Re: [PATCH RT] kernel/futex: don't deboost too early

From: Steven Rostedt
Date: Fri Sep 30 2016 - 12:00:57 EST


On Fri, 30 Sep 2016 10:39:14 +0200
Sebastian Andrzej Siewior <bigeasy@xxxxxxxxxxxxx> wrote:

> The sequence:
> T1 holds futex
> T2 blocks on futex and boosts T1
> T1 unlocks futex and holds hb->lock
> T1 unlocks rt mutex, so T1 has no more pi waiters
> T3 blocks on hb->lock and adds itself to the pi waiters list of T1
> T1 unlocks hb->lock and deboosts itself
> T4 preempts T1 so the wakeup of T2 gets delayed
>
> As a workaround I attempt here do unlock the hb->lock without a deboost
> and perform the deboost after the wake up of the waiter.
>
> Cc: stable-rt@xxxxxxxxxxxxxxx
> Signed-off-by: Sebastian Andrzej Siewior <bigeasy@xxxxxxxxxxxxx>
> ---
> include/linux/spinlock.h | 6 +++++
> include/linux/spinlock_rt.h | 2 ++
> kernel/futex.c | 2 +-
> kernel/locking/rtmutex.c | 53 +++++++++++++++++++++++++++++++++++++++------
> 4 files changed, 55 insertions(+), 8 deletions(-)
>

This looks awfully complex. Would something as simple as this work?

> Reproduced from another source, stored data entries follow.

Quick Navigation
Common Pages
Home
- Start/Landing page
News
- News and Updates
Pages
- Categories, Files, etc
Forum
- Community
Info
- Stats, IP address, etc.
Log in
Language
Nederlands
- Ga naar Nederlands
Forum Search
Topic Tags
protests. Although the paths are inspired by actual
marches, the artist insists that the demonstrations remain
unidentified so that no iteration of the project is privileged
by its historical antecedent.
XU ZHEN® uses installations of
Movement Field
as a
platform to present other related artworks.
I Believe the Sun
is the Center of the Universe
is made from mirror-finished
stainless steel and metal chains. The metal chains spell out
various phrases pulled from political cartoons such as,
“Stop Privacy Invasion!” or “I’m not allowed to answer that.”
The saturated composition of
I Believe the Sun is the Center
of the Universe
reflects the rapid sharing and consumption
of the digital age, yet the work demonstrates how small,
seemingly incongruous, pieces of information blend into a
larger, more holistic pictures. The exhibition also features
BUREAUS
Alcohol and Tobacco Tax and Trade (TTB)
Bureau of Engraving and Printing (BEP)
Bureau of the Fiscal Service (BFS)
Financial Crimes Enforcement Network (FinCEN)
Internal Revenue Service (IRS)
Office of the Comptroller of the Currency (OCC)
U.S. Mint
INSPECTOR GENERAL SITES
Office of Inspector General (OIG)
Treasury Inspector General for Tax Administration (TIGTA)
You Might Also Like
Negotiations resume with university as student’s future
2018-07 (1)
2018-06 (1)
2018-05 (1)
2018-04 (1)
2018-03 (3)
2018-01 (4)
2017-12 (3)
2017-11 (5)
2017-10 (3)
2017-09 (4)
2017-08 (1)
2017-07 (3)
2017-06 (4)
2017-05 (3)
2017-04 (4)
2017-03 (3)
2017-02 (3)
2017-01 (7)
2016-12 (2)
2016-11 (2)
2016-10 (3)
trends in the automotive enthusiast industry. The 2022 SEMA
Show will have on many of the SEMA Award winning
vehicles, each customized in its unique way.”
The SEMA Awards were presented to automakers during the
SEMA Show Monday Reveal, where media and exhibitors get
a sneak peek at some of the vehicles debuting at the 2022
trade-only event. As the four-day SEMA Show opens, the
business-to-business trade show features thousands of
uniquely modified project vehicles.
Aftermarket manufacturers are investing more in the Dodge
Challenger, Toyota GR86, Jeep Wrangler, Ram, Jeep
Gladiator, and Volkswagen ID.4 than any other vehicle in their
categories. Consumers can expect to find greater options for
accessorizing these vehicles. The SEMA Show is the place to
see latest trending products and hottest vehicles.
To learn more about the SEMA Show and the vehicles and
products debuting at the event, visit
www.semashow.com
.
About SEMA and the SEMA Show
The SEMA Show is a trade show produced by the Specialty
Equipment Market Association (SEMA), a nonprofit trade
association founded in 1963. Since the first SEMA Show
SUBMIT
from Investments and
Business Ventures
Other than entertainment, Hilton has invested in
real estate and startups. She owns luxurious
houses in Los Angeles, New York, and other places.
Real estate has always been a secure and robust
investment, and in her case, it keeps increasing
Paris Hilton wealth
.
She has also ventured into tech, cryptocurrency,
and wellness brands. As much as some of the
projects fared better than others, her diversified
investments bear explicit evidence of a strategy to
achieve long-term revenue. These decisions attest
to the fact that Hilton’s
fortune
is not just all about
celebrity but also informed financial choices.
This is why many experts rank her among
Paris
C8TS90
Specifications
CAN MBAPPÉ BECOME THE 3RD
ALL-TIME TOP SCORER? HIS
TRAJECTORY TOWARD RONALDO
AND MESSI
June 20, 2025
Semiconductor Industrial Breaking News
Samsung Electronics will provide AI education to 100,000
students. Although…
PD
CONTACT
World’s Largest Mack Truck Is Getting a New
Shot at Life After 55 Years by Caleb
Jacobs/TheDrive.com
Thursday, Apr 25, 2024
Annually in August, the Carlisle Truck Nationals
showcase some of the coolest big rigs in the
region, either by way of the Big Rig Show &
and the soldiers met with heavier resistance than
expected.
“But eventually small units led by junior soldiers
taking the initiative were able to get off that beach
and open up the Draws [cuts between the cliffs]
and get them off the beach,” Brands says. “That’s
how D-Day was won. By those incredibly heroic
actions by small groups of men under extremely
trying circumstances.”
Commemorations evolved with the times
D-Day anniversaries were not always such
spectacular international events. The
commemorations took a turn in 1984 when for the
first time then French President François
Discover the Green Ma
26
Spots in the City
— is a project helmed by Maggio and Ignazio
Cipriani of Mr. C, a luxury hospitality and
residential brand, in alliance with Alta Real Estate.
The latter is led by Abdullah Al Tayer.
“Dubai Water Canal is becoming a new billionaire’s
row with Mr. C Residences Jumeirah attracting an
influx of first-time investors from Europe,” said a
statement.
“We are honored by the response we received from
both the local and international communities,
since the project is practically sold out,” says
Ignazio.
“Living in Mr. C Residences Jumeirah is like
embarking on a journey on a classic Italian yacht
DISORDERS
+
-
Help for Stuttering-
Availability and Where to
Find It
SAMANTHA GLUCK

What harm can happen by moving the holding of the lock after the
wakeups for RT?

-- Steve

diff --git a/kernel/futex.c b/kernel/futex.c
index 2d572ed..bb900bd 100644
--- a/kernel/futex.c
+++ b/kernel/futex.c
@@ -1347,9 +1347,14 @@ static int wake_futex_pi(u32 __user *uaddr, u32 uval, struct futex_q *this,
* deboost first (and lose our higher priority), then the task might get
* scheduled away before the wake up can take place.
*/
+#ifndef CONFIG_PREEMPT_RT_FULL
spin_unlock(&hb->lock);
+#endif
wake_up_q(&wake_q);
wake_up_q_sleeper(&wake_sleeper_q);
+#ifdef CONFIG_PREEMPT_RT_FULL
+ spin_unlock(&hb->lock);
+#endif
if (deboost)
rt_mutex_adjust_prio(current);